Kafka -> Kafka¶

This guide is a copy/paste-ready starting point for loading data from Kafka into Kafka with dpone.

When to use this path¶

Use this path when Kafka is the system of record or ingestion boundary and Kafka is the landing, warehouse, event-log, or downstream replication target.

Copy/paste manifest¶

# yaml-language-server: $schema=../../src/dpone/schema/etl-batch-manifest.schema.json
kind: dpone.batch.v1

defaults:
  name: kafka_to_kafka_example
  source:
    type: kafka
    connection_id: kafka_source
    topic: orders.events
    options:
      group_id: dpone.orders.batch
      read_mode: max_records
      max_records: 50000
      offset_storage: dpone
      start_from: stored
      message_format: json
  sink:
    type: kafka
    connection_id: kafka_target
    topic: dwh.orders
    strategy:
      mode: incremental_append
    options:
      message_format: json
      envelope: dpone
      key:
        mode: hash_row
      delivery:
        mode: at_least_once

quality:
  gates:
    - id: source_target_rows
      type: row_count_reconciliation
      severity: error
      tolerance:
        mode: pct
        value: 0.1

schemas:
  kafka:
    tables:
      - orders_events

Run it locally:

dpone plan examples/source-sink/kafka-to-kafka.yaml --format md
dpone run examples/source-sink/kafka-to-kafka.yaml

The checked source file is examples/source-sink/kafka-to-kafka.yaml; CI compares its parsed YAML with this block. The example uses a finite max_records boundary; do not schedule an unbounded batch consume.

If you change the strategy to semantic full_refresh publication and empty output is invalid, row-count reconciliation is not enough: it can pass a 0 source / 0 target comparison. Add an explicit non-empty target gate:

quality:
  gates:
    - id: target_min_rows
      type: min_rows
      side: target
      threshold: 1
      severity: error

Supported load strategies¶

Kafka is append-only message publication. Strategy names describe event semantics; they do not mutate existing topic records or swap topic storage. These rows are runtime contracts, not exact-route certification.

Strategy	Status	Notes
`full_refresh`	Event publication	Publishes the bounded snapshot as new messages; existing messages remain.
`incremental_append`	Example	Publishes each bounded source row as a new message.
`incremental_merge`	Event publication	Publishes keyed upsert/delete events with `merge_policy: event_upsert`.
`replace`	Event publication	Publishes replacement-intent events; consumers decide how to materialize them.
`partition_replace`	Not supported	Kafka topics are append-only logs; use `incremental_merge` with `merge_policy: event_upsert`.
`snapshot_diff`	Event publication	Publishes keyed upsert/delete events derived from a complete source snapshot.

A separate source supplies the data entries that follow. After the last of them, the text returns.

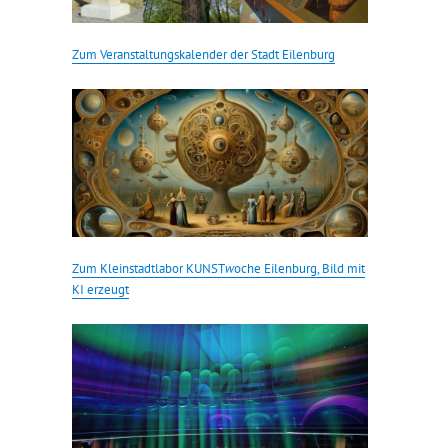
Zum Veranstaltungskalender der Stadt Eilenburg
Zum Kleinstadtlabor KUNST
w
oche Eilenburg, Bild mit
KI erzeugt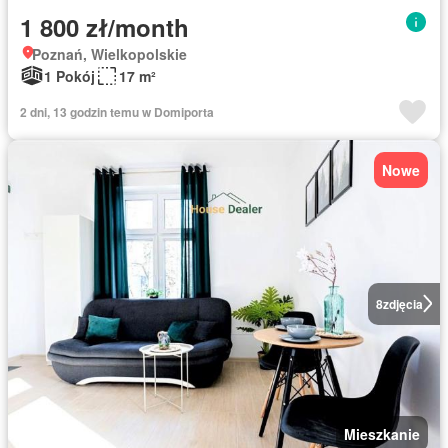
1 800 zł/month
Poznań, Wielkopolskie
1 Pokój
17 m²
2 dni, 13 godzin temu w Domiporta
Nowe
8
zdjęcia
Mieszkanie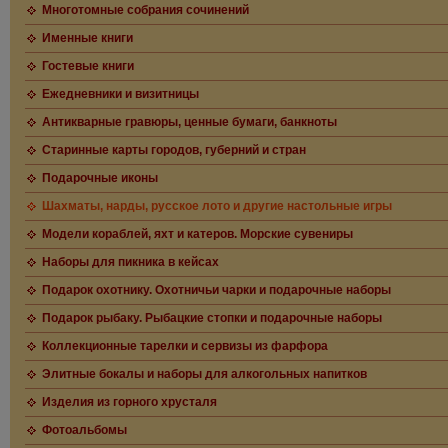
Многотомные собрания сочинений
Именные книги
Гостевые книги
Ежедневники и визитницы
Антикварные гравюры, ценные бумаги, банкноты
Старинные карты городов, губерний и стран
Подарочные иконы
Шахматы, нарды, русское лото и другие настольные игры
Модели кораблей, яхт и катеров. Морские сувениры
Наборы для пикника в кейсах
Подарок охотнику. Охотничьи чарки и подарочные наборы
Подарок рыбаку. Рыбацкие стопки и подарочные наборы
Коллекционные тарелки и сервизы из фарфора
Элитные бокалы и наборы для алкогольных напитков
Изделия из горного хрусталя
Фотоальбомы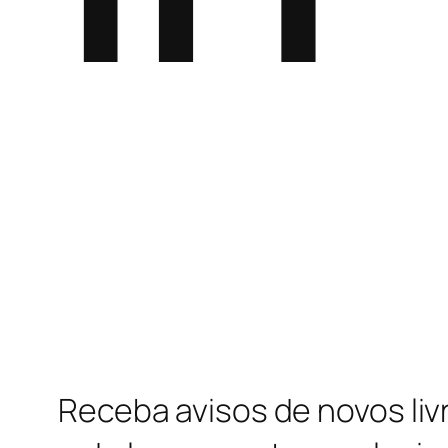
Receba avisos de novos liv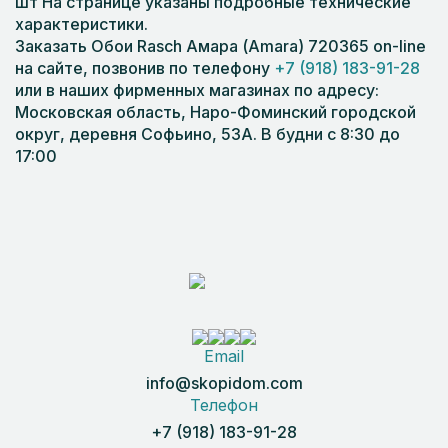
шт На странице указаны подробные технические
характеристики.
Заказать Обои Rasch Амара (Amara) 720365 on-line
на сайте, позвонив по телефону
+7 (918) 183-91-28
или в наших фирменных магазинах по адресу:
Московская область, Наро-Фоминский городской
округ, деревня Софьино, 53А. В будни с 8:30 до
17:00
Email
info@skopidom.com
Телефон
+7 (918) 183-91-28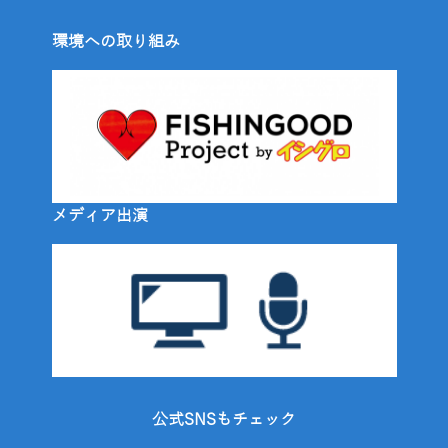
環境への取り組み
メディア出演
公式SNSもチェック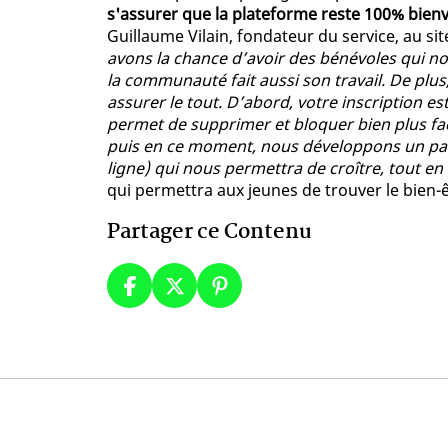
s'assurer que la plateforme reste 100% bien
Guillaume Vilain, fondateur du service, au sit
avons la chance d’avoir des bénévoles qui no
la communauté fait aussi son travail. De plu
assurer le tout. D’abord, votre inscription e
permet de supprimer et bloquer bien plus fac
puis en ce moment, nous développons un par
ligne) qui nous permettra de croître, tout en
qui permettra aux jeunes de trouver le bien-êtr
Partager ce Contenu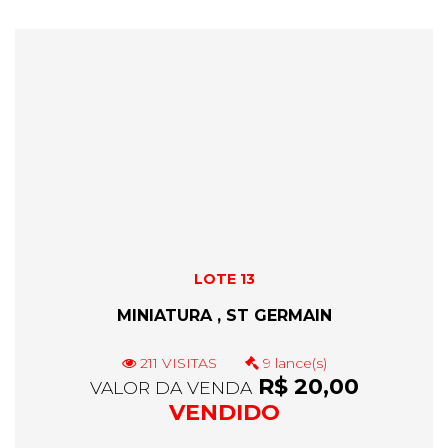
LOTE 13
MINIATURA , ST GERMAIN
211 VISITAS
9 lance(s)
R$ 20,00
VALOR DA VENDA
VENDIDO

See Load strategies for the detailed algorithm for each strategy. Bounded Kafka offsets, timestamps, and max_records are source capabilities, not load strategies. dpone persists the consumed offset boundary only after Kafka delivery succeeds.

Runtime algorithm¶

This sink does not currently implement StagedLoadPort, so this route records governance_finalization=legacy_post_finalize. Blocking gates run only after messages have been published. A failure prevents source-state advancement but cannot retract delivered messages; inspect delivery evidence and consumer idempotency before retrying. See Load governance.

flowchart TD
    A["Resolve manifest and registry entries"] --> B["Create Kafka source"]
    B --> C["Plan bounded extract"]
    C --> D["Read through bounded offset, timestamp, or max-record Kafka batch consume"]
    D --> E["Emit ExtractResult with schema and artifact"]
    E --> F["Plan schema evolution"]
    F --> G["Create bounded Kafka producer batch"]
    G --> H["Publish messages and wait for delivery aggregation"]
    H --> J["Run quality and reconciliation checks (legacy_post_finalize)"]
    J --> K["Advance state only after success"]

Strategy behavior¶

full_refresh: publish every row in the bounded snapshot as a new message; existing topic records remain.
incremental_append: publish only the bounded incremental rows as new messages.
incremental_merge: publish keyed upsert/delete events with merge_policy: event_upsert; requires unique_key.
replace: publish replacement-intent events for a bounded window; no existing message is rewritten.
snapshot_diff: publish keyed upsert/delete events derived from a complete source snapshot.
partition_replace: not supported for Kafka sinks because a topic is an append-only event log.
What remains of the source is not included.